What this task involves:
Search the records below for "філе" and copy every line it turns up in.

Transcribed page contents:
====================

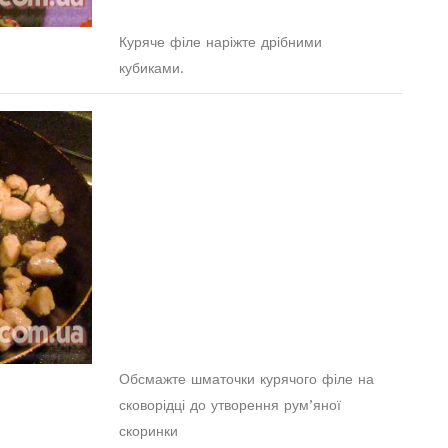
Куряче філе наріжте дрібними
кубиками.
Обсмажте шматочки курячого філе на
сковорідці до утворення рум’яної
скоринки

====================

The answer:
Куряче філе наріжте дрібними
Обсмажте шматочки курячого філе на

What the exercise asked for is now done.